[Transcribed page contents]

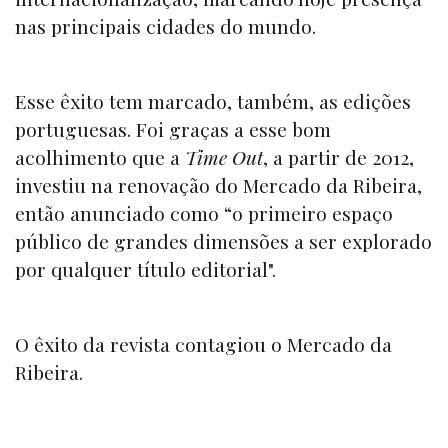
nas principais cidades do mundo.
Esse êxito tem marcado, também, as edições
portuguesas. Foi graças a esse bom
acolhimento que a
Time Out
, a partir de 2012,
investiu na renovação do Mercado da Ribeira,
então anunciado como “o primeiro espaço
público de grandes dimensões a ser explorado
por qualquer título editorial".
O êxito da revista contagiou o Mercado da
Ribeira.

**Task item:** Where a line above holds the string "Ribeira", show that line.

**Task result:**
investiu na renovação do Mercado da Ribeira,
Ribeira.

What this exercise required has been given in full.